▶ [TASK INPUTS]:

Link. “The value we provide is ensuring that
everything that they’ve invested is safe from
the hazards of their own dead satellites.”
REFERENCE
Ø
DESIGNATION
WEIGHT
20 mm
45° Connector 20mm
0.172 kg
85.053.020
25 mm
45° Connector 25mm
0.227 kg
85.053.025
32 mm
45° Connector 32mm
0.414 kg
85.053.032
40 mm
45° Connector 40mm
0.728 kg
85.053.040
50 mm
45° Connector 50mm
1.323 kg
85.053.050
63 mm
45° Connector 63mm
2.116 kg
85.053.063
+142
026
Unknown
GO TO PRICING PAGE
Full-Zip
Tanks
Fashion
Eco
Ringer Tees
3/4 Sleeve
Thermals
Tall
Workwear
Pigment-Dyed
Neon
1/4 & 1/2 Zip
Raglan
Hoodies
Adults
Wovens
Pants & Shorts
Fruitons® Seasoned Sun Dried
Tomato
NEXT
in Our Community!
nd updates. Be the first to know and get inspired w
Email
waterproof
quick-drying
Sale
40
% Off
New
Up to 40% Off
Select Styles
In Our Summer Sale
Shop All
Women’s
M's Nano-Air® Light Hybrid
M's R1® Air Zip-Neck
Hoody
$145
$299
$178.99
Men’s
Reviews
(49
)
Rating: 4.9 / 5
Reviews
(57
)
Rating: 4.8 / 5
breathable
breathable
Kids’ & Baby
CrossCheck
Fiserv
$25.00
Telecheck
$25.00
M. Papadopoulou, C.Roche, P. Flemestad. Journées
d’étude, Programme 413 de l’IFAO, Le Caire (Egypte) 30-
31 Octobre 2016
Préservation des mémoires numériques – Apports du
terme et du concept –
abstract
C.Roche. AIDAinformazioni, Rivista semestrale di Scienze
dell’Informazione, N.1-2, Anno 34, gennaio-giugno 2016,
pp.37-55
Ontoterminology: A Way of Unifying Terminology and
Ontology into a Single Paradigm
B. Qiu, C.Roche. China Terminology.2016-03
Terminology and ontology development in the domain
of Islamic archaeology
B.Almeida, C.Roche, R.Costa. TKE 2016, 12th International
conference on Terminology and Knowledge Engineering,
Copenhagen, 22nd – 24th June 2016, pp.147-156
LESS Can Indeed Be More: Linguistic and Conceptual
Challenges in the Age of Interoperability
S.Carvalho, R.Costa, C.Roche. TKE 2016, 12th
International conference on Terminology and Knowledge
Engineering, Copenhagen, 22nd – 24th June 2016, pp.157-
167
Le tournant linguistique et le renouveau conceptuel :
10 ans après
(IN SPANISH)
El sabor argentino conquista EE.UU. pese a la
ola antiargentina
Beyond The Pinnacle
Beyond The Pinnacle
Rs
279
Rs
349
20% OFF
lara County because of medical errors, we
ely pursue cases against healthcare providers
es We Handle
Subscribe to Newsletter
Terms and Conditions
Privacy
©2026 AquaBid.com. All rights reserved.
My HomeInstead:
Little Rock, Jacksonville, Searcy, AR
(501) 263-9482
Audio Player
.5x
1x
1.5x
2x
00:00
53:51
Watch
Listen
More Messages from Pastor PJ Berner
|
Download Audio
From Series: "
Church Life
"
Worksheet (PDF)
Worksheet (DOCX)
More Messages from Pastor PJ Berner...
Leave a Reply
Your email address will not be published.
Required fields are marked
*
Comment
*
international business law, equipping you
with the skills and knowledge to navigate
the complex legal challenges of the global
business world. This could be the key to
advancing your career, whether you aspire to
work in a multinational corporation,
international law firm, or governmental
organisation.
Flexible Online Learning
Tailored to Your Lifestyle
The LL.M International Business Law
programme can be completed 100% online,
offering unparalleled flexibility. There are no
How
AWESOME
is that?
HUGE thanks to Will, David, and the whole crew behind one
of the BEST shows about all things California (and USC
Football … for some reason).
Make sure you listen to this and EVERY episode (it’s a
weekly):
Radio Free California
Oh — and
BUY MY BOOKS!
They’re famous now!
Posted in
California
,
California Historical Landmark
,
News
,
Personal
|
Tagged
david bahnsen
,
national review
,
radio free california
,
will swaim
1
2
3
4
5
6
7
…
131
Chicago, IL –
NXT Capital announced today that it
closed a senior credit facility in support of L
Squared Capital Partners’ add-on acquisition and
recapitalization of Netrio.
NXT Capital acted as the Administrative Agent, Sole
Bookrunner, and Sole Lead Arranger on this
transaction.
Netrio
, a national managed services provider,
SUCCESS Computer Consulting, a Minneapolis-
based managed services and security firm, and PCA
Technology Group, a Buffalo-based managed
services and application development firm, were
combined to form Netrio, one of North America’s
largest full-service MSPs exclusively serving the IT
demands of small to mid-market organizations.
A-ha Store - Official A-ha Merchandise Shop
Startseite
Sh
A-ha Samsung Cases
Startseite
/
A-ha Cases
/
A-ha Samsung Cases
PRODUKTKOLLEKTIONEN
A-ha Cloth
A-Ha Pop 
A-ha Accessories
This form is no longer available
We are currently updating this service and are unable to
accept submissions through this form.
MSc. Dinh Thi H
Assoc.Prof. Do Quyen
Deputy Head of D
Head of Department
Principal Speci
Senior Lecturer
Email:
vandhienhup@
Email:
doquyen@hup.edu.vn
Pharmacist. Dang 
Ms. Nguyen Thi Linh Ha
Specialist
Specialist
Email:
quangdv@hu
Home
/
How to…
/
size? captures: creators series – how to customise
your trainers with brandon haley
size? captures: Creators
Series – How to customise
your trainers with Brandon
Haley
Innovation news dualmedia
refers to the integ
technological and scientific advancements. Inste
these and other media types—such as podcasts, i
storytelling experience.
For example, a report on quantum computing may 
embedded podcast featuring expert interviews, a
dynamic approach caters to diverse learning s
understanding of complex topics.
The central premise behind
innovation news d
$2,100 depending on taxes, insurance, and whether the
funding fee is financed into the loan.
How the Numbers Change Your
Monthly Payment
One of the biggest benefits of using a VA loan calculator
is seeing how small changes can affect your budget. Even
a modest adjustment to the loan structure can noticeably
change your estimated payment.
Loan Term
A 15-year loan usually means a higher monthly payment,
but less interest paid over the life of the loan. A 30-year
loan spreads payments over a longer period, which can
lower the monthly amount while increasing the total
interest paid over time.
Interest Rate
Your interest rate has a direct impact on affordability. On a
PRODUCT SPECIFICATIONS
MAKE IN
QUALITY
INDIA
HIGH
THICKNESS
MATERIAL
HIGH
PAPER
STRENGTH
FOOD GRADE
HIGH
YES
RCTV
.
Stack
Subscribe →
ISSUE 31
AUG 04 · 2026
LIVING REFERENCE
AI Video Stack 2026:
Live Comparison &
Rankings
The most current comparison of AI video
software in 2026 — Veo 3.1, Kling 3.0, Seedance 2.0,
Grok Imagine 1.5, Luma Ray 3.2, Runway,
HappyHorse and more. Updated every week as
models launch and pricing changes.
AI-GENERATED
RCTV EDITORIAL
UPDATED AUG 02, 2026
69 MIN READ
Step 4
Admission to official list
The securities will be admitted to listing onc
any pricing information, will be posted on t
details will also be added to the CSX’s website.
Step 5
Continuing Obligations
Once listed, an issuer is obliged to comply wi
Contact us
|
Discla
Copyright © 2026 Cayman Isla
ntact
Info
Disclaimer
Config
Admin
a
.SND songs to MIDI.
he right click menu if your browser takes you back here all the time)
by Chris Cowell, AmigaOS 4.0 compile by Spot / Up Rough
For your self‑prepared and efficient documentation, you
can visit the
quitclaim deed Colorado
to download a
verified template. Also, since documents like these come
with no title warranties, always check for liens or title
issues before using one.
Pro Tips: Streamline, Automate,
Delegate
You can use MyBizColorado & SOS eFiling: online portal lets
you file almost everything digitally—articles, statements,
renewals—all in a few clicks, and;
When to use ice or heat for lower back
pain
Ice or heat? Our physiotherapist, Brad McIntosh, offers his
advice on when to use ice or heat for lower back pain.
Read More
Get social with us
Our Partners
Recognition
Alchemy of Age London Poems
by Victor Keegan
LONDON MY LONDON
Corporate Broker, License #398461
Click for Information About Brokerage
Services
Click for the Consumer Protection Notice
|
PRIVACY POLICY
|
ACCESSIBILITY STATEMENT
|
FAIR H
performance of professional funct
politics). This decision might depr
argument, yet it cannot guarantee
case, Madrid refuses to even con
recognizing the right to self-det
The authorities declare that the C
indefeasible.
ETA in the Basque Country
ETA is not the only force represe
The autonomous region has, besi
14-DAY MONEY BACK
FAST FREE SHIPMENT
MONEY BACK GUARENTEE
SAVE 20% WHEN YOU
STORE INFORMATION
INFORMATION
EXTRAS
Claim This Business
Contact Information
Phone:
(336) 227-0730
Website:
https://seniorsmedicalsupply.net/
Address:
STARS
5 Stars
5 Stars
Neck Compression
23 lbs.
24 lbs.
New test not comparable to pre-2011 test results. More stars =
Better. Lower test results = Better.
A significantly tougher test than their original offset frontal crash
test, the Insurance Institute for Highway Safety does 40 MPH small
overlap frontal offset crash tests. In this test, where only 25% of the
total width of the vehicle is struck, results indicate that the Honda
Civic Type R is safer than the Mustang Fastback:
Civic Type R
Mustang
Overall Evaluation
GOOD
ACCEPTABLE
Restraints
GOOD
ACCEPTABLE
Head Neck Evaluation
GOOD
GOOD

▶ [PROBLEM STATEMENT]: Exactly the lines above from the one with "DESIGNATION" to the one with "quick-drying", both included, are to be quoted; leave the rest out.

▶ [COMPLETED EXERCISE]:
DESIGNATION
WEIGHT
20 mm
45° Connector 20mm
0.172 kg
85.053.020
25 mm
45° Connector 25mm
0.227 kg
85.053.025
32 mm
45° Connector 32mm
0.414 kg
85.053.032
40 mm
45° Connector 40mm
0.728 kg
85.053.040
50 mm
45° Connector 50mm
1.323 kg
85.053.050
63 mm
45° Connector 63mm
2.116 kg
85.053.063
+142
026
Unknown
GO TO PRICING PAGE
Full-Zip
Tanks
Fashion
Eco
Ringer Tees
3/4 Sleeve
Thermals
Tall
Workwear
Pigment-Dyed
Neon
1/4 & 1/2 Zip
Raglan
Hoodies
Adults
Wovens
Pants & Shorts
Fruitons® Seasoned Sun Dried
Tomato
NEXT
in Our Community!
nd updates. Be the first to know and get inspired w
Email
waterproof
quick-drying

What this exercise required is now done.